Vernacular Architecture of South India

The open-air museum has a total of 26 structures which include houses, museums, galleries, by lanes and market places.  The houses on display are of various architectural styles and are replete with art and artefacts which makes it a treat for the visitors.  Each of the houses are neatly marked with an external identification board outlining the type of architecture, the salient features and the time period to which it belongs.  From houses belonging to agrarian Brahmins of South Canara, priests of the Malnad region to Nawabs of the Deccan and the Christian community in Mangalore, the museum spells variety that is as insightful as interesting.  The carved teak wood doors, balconies with fluted columns, the traditional kitchens and antique furniture are just some of the elements that take you back in time.  
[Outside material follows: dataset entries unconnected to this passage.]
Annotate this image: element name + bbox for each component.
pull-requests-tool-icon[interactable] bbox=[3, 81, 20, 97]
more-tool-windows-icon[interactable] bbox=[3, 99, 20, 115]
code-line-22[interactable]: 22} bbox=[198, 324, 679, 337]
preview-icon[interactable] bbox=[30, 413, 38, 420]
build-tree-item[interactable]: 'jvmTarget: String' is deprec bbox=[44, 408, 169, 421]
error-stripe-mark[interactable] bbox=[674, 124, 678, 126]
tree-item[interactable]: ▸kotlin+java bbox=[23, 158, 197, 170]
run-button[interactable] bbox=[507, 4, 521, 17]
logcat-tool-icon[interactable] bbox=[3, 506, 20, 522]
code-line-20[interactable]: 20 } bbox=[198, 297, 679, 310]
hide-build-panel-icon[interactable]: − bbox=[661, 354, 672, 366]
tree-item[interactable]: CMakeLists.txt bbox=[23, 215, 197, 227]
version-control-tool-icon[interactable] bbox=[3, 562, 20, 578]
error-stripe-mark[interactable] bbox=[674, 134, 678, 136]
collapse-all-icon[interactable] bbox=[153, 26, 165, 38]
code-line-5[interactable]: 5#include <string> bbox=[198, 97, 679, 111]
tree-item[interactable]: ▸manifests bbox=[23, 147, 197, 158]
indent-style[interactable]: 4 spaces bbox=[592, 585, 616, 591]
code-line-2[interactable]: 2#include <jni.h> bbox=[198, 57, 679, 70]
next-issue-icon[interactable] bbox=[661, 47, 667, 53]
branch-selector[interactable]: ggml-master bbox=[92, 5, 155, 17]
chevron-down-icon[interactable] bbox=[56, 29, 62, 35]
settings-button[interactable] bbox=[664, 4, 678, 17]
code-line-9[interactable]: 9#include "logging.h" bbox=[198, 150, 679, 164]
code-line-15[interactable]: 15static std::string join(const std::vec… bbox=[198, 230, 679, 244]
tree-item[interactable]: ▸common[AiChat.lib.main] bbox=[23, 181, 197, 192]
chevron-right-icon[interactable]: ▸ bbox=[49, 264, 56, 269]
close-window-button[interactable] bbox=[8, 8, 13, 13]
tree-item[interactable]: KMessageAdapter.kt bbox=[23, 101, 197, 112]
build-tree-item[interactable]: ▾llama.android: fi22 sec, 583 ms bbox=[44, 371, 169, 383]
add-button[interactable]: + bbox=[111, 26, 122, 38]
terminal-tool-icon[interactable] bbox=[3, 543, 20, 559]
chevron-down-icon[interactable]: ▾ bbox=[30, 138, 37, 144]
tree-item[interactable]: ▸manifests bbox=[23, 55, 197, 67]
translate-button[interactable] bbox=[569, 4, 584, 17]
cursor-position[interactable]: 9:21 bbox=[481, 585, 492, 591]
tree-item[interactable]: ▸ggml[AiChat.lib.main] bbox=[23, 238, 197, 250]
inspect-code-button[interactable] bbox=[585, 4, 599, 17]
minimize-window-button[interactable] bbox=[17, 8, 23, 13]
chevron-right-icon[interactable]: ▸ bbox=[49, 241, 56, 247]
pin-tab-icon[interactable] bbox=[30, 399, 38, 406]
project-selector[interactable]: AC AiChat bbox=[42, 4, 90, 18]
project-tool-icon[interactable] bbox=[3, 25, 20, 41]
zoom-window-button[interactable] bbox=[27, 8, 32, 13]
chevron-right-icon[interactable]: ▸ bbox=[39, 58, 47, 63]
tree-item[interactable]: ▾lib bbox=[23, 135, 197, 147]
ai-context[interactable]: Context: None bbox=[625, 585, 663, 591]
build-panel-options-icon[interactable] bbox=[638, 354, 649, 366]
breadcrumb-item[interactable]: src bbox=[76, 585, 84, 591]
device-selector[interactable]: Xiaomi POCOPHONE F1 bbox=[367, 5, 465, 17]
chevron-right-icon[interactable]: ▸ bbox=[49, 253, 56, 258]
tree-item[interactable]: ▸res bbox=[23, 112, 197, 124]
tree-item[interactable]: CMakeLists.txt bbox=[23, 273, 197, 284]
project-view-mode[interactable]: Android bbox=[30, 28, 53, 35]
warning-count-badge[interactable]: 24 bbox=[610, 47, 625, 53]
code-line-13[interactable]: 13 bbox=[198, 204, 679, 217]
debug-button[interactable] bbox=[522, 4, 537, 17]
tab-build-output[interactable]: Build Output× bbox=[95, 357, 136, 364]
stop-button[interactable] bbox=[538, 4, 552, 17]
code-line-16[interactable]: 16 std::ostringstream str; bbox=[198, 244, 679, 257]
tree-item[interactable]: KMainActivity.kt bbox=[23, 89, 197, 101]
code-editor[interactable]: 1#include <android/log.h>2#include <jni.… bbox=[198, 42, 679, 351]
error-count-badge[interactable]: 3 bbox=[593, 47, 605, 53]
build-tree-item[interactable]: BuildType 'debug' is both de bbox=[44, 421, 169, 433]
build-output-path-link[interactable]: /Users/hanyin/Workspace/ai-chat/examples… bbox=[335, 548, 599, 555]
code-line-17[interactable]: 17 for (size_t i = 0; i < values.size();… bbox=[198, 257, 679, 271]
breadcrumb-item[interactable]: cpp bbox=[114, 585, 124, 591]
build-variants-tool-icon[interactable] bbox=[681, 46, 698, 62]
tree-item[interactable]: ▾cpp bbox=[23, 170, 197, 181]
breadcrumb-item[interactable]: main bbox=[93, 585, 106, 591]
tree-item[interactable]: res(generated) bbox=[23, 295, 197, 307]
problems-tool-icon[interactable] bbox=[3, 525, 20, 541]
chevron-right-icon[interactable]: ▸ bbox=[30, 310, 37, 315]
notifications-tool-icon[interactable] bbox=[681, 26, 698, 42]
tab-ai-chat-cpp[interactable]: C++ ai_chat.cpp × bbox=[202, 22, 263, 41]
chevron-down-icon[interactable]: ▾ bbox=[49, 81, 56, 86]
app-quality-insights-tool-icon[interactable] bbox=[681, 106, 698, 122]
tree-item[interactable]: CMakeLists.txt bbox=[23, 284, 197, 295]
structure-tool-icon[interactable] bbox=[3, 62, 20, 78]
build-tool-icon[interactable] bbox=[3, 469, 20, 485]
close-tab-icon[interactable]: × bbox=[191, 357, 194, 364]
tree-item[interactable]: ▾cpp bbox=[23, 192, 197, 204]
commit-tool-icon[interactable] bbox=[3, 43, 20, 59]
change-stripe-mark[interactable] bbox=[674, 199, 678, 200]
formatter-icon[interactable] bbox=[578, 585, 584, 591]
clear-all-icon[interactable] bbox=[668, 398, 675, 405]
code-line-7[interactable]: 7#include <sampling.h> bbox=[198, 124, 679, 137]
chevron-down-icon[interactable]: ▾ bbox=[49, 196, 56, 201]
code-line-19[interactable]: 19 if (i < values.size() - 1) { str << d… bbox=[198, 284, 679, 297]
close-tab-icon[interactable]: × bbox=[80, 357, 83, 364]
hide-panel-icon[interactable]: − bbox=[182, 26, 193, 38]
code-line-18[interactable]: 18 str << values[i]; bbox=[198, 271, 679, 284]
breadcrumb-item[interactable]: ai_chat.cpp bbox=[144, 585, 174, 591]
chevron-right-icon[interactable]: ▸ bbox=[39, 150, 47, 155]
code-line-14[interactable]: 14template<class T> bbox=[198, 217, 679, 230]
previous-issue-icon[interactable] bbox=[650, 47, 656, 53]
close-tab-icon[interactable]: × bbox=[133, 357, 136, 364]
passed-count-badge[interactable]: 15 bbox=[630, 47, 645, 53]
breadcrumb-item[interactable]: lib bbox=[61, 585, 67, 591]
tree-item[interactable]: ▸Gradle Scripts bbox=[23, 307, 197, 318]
A 19th century durbar hall, Peshwa Wadas (wadas were the residential form of Maratha architecture) as well as a part of a large royal residence of the pre-Vijayanagara era are some of the other highlights of the museum.  The Deccani Nawab Mahal dating to the early 1900s replete with Belgian stained-glass windows, German floor tiles and intricate Bidriware all of which reflect their sophisticated lifestyle is again beautifully recreated.   The Kunjur Chowki Mane which is a depiction of the architectural style of Kerala, the Vaderhobli House belonging to Koni Karanths’ of Kundapura Taluk as well as the houses of the Navayath Muslims of Bhatkal of Uttara Karnataka are some of the other houses displayed in this museum.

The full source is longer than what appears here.